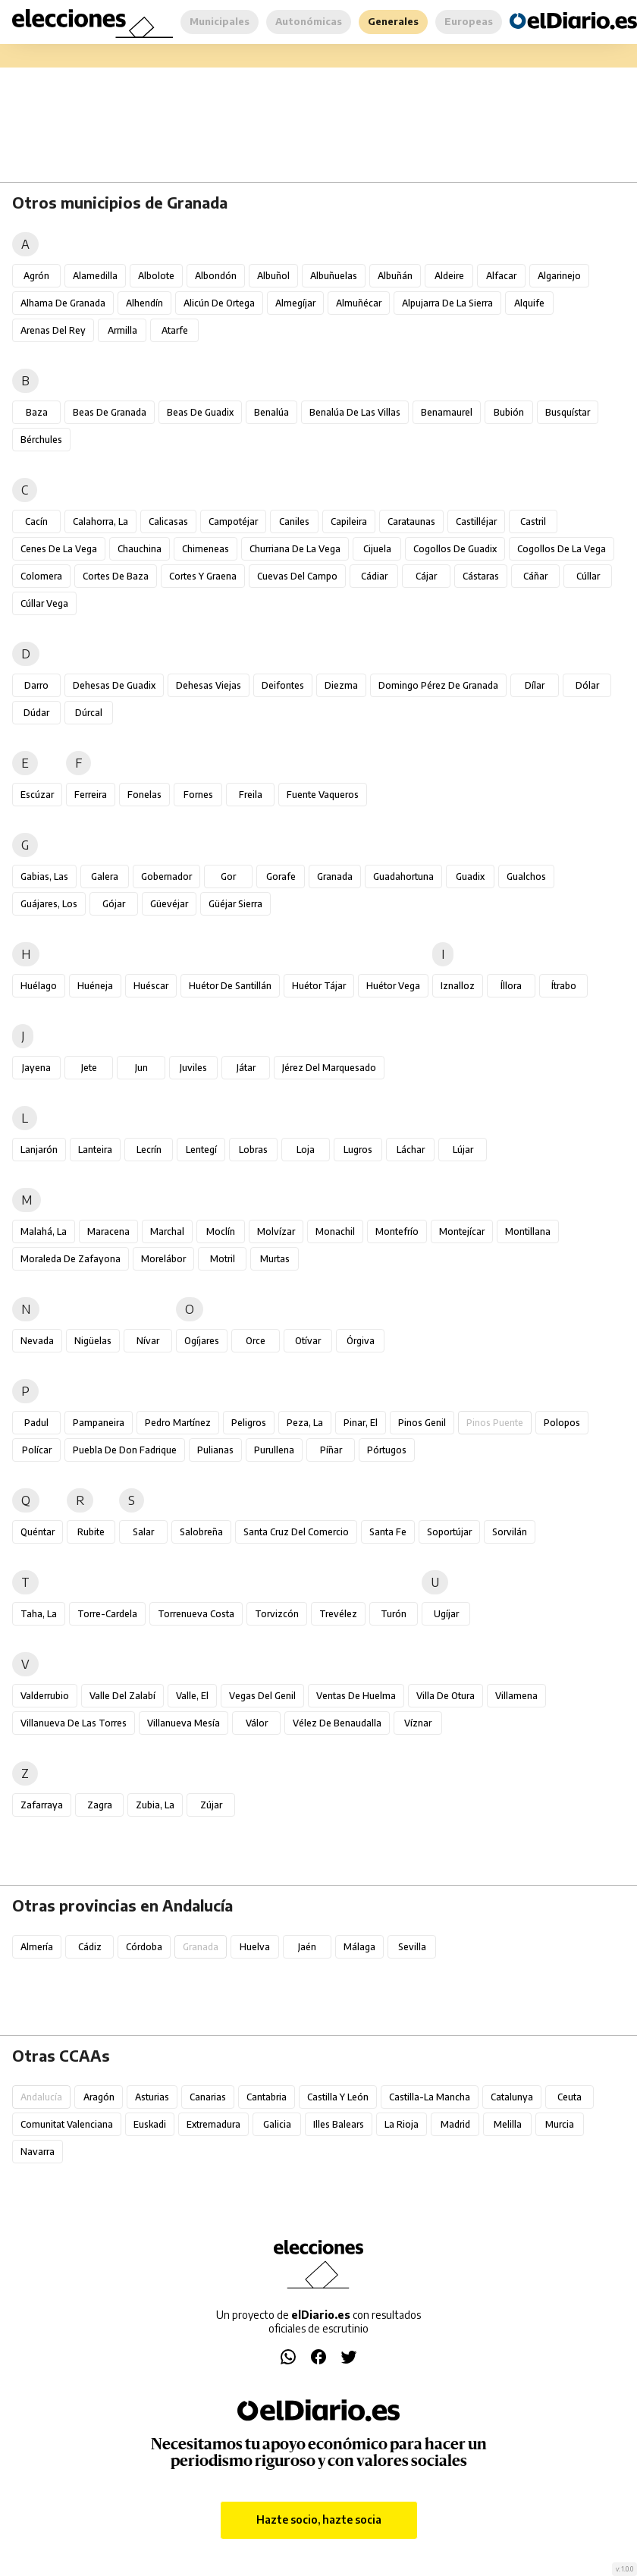  Describe the element at coordinates (95, 275) in the screenshot. I see `Alamedilla` at that location.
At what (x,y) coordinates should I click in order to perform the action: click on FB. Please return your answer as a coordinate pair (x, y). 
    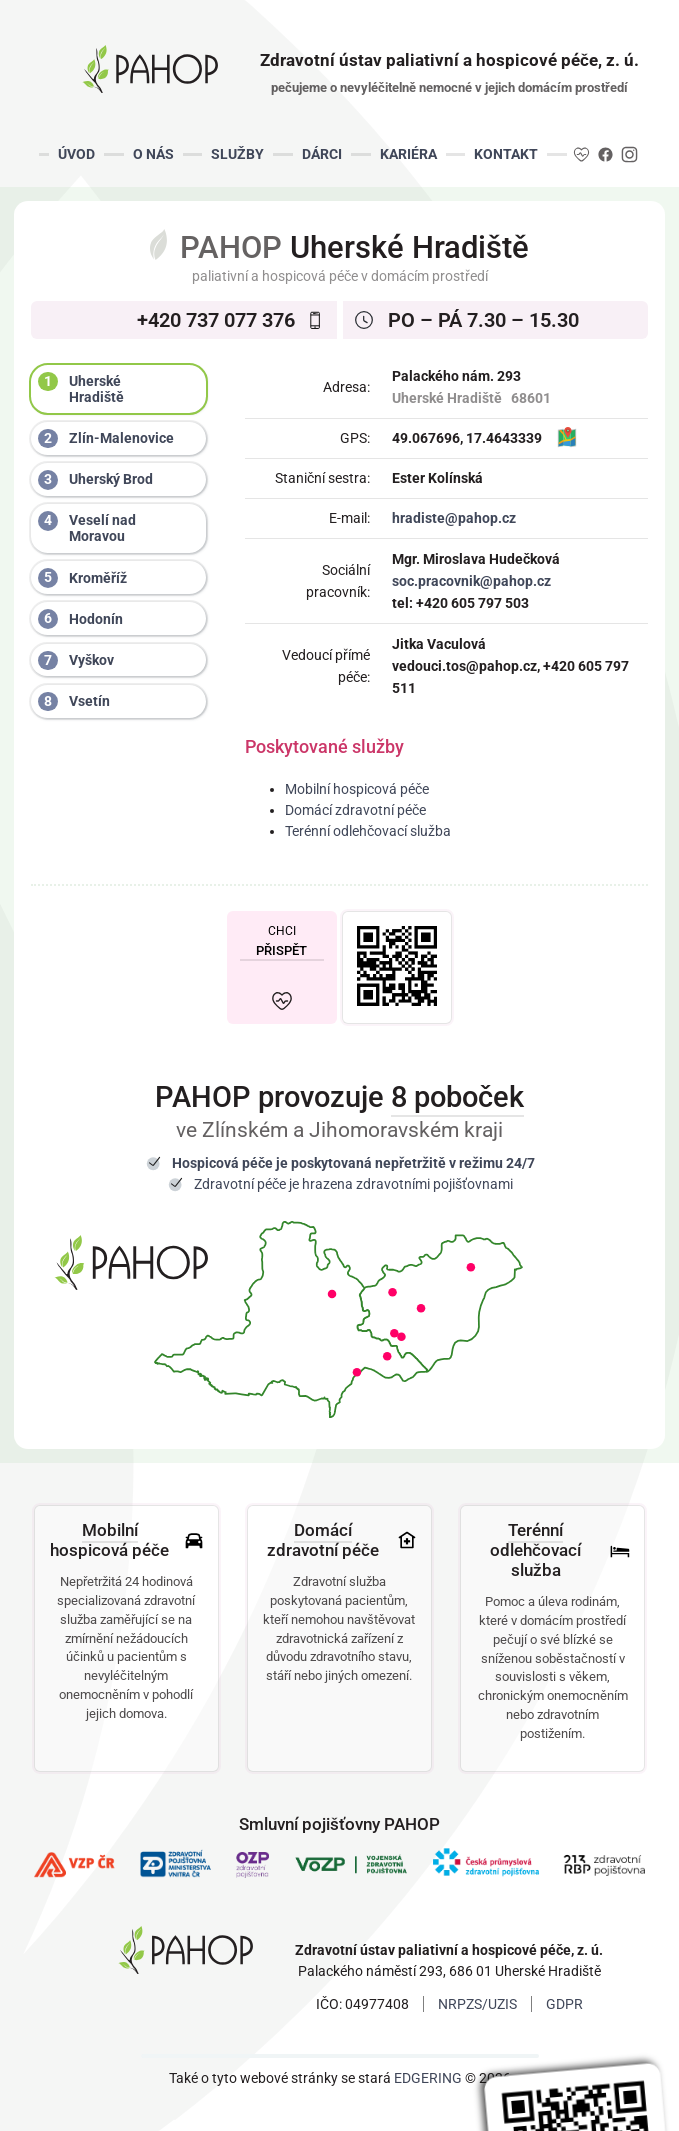
    Looking at the image, I should click on (605, 154).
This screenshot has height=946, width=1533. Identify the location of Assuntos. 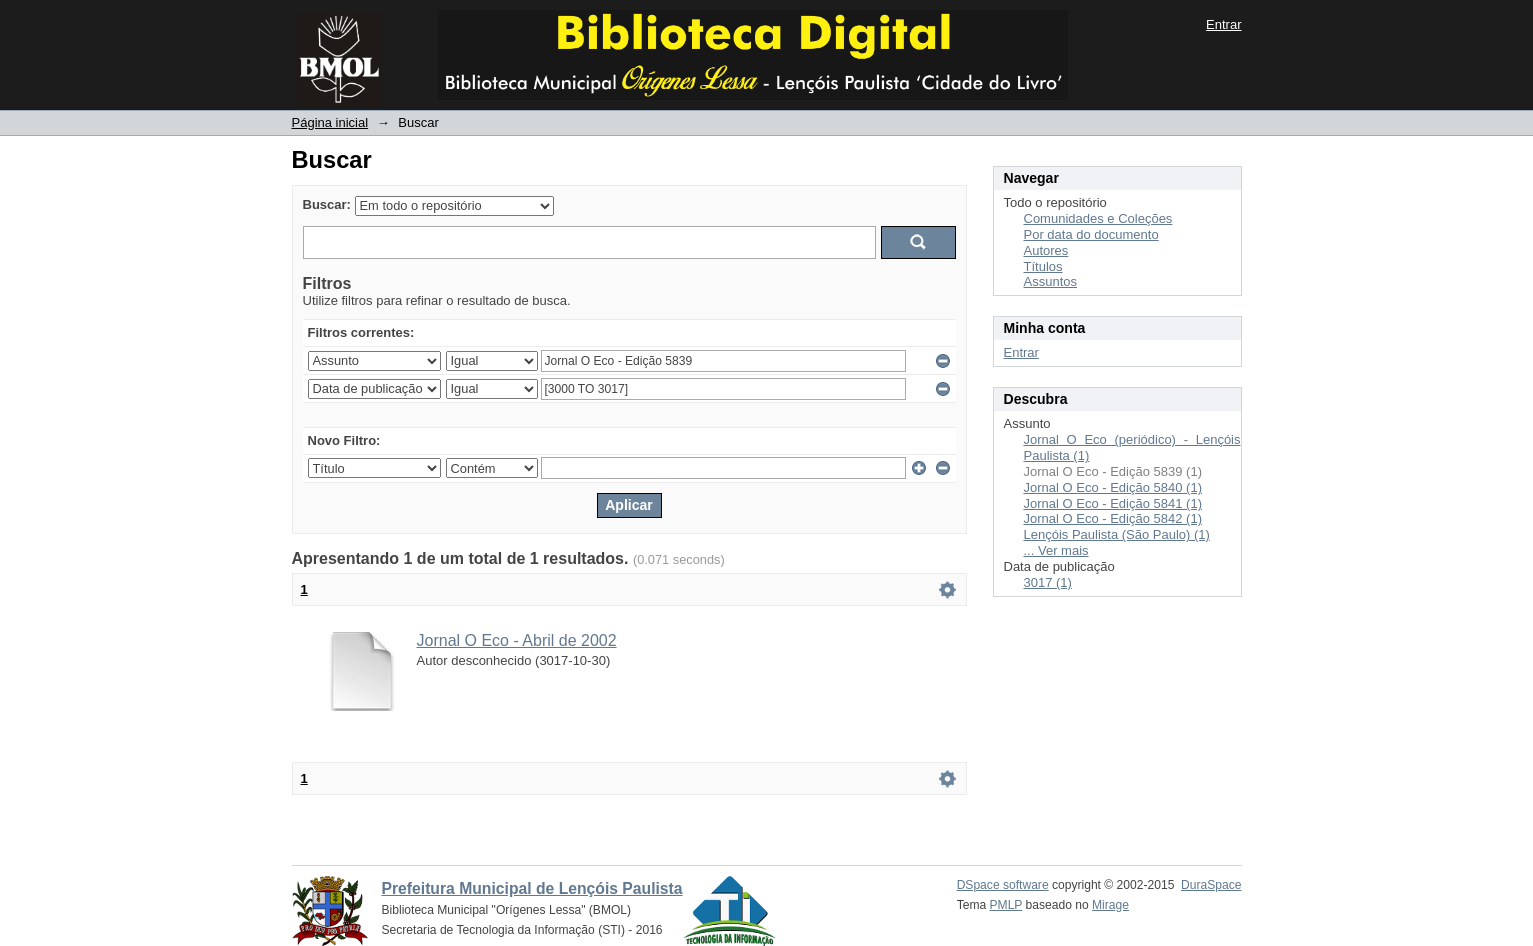
(1050, 281).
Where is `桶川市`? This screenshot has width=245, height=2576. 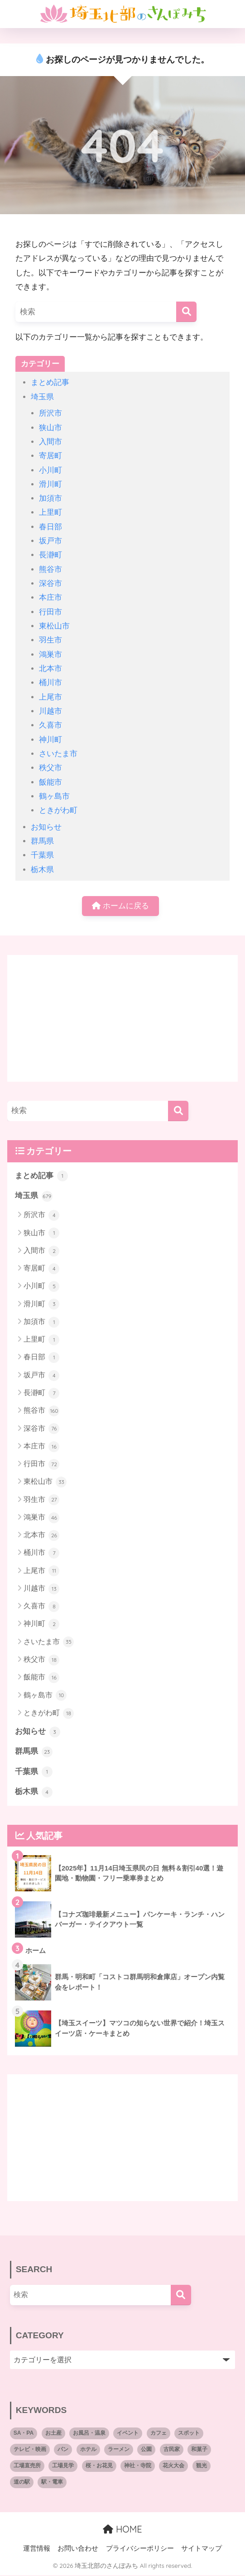
桶川市 is located at coordinates (50, 682).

=== WHAT THE EXERCISE ASKS ===
Please print exactly the lines from the one holding "has width=245, height=2576." through the final line of the data above, including both, and skip all pictures.

=== ANSWER ===
Where is `桶川市`? This screenshot has width=245, height=2576. 
桶川市 is located at coordinates (50, 682).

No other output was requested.